Prolog + trigger warning

975 105 14
                                    

⚠️TRIGGER WARNING⚠️
Niniejsze opowiadanie zawiera sceny nieodpowiednie dla osób poniżej osiemnastego roku życia. Są nimi między innymi:
• stalking i prześladowanie,
•toksyczne zachowania,
•molestowanie,
•wspominanie morderstwa
Treści przedstawione w tekście są fikcją i wytworem mojej wyobraźni.
Czytasz na własną odpowiedzialność.

Zasady panujące w książkowym świecie zostały stworzone na potrzebę fabuły.

~•~

Twitter: olaamaras + #VILLAINSwatt
Instagram: olaa.maras

Każdy przecież początek
to tylko ciąg dalszy,
a księga zdarzeń
zawsze otwarta w połowie.

~ Wisława Szymborska ,,Miłość od pierwszego wejrzenia"

Exeter, południowa Anglia
Ponad 100 m n.p.m

Noc Walpurgii

Ta noc była wyjątkowo niespokojna, a niebo przez nadchodzącą ulewę, o wiele ciemniejsze niż zazwyczaj. Wydawać by się mogło, że wraz z nadchodzącą burzą do miasta zbliżało się coś więcej, niż strugi gwałtownego deszczu i porywistego wiatru.

Strach, od którego skóra mieszkańców pokrywała się dreszczami. Niepokój, który ściskał ich żołądki z niewyobrażalną siłą. Na końcu cisza, która była tak niema i paraliżująca, że każdy zastygał w napięciu, czekając na to, co się wydarzy. Cisza, która przerywana była jedynie hukiem uderzających piorunów i błyskawicami, które rozświetlały granatowe niebo. Ich blask był tak jasny, że z perspektywy człowieka, stojącego na zalanych ulicach Exeter, wydawać by się mogło, jakoby z czarnych obłoków miały zaraz wyłonić się porcelanowe schody, prowadzące wprost pod złociste bramy nieba. Bo właśnie tam, najchętniej każdy z nich, pragnął znaleźć się tej nocy. Nocy, która wyjątkowo różniła się od wszystkich pozostałych w roku. Bowiem to właśnie dzisiaj przypadała data kolejnej Nocy Walpurgii. Święta, które kiedyś chętnie obchodzono, zaś które z biegiem czasu zyskało inną formę celebrowania go, a mieszkańcy modlili się, by nie nadchodziło, ale ono i tak nadeszło. Jak zawsze.

Bo nawet kiedy na zegarze wybijała godzina piąta rano, która była równoznaczna z końcem tegorocznej Nocy Walpurgii, klepsydra odwracała się, zaczynając na nowo odliczanie.

Wszystko miało swój początek, a każdy początek miał swój koniec. Każdy koniec był następstwem nowego początku, który czasem okazywał się lepszy. Jednak Noc Walpurgii dla Exeter miała zawsze ten sam początek i koniec.
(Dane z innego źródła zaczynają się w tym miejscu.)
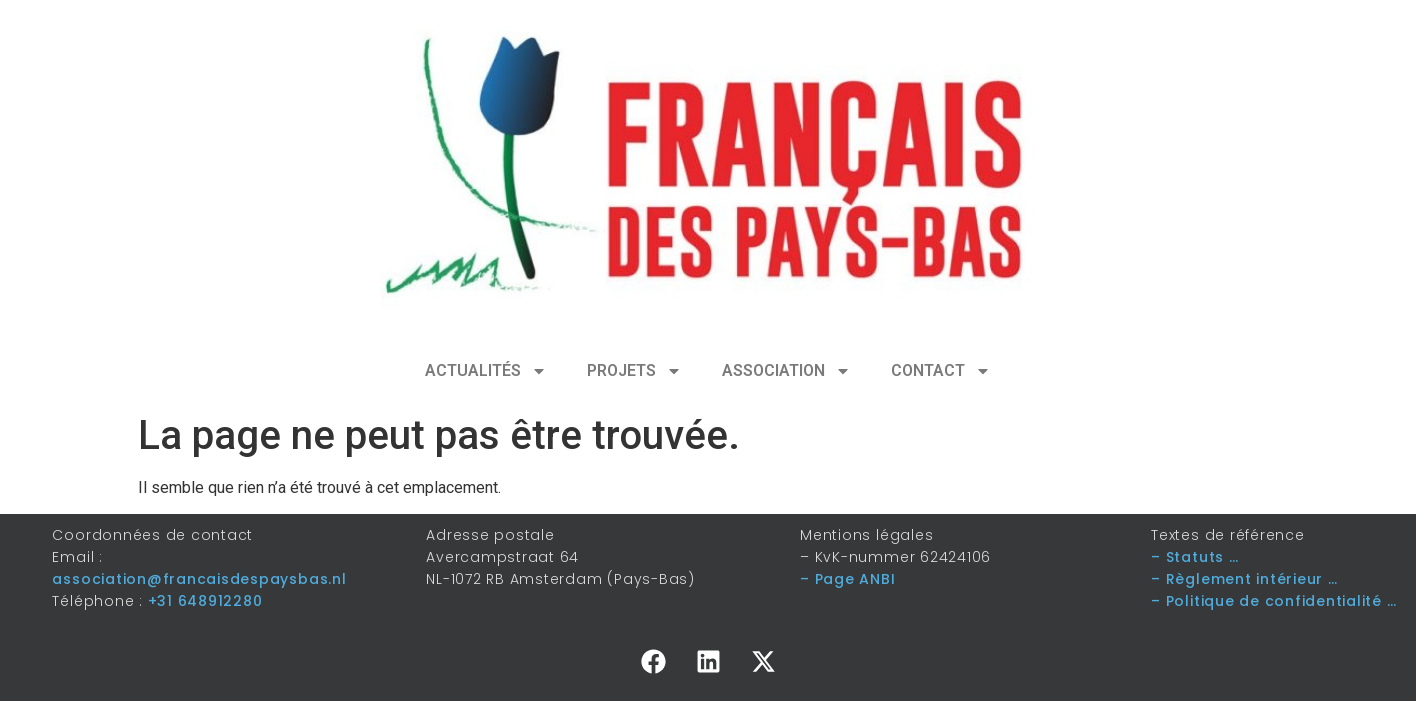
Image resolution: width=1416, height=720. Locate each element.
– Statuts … (1194, 557)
Początek pełen przerażonych ludzi i koniec pełen zadowolonych złoczyńców, którzy dopiero wtedy, pod osłoną nocy wychodzili na wolność.

***

Gdzieś na wzgórzu między pniami drzew w Lesie Mgieł i pośród niosącego się wiatrem szumu Oceanu Szeptów

Byli blisko. Niemal czuła na plecach ich ciężkie oddechy, kiedy mknęła między rozłożystymi drzewami, a blask księżyca przebijał się przez ich korony, oświetlając jej drogę. Trzask suchych gałęzi, co rusz docierał do jej uszu, gdy biegła, ile sił w nogach, a naga skóra stóp niemiłosiernie ją piekła. Starała się nie zwracać na to uwagi, tak samo, jak starała nie odwracać się za siebie. Mimo że chęć spojrzenia do tyłu była niemożebnie silna, tłumiła ją, przypominając sobie, jak wiele zależało od tego, czy da się złapać. W głowie, co chwilę powtarzała sobie, że to już nie jest niewinna zabawa w kotka i myszkę. Tym razem stawka była o wiele wyższa, a walka toczyła się o życie.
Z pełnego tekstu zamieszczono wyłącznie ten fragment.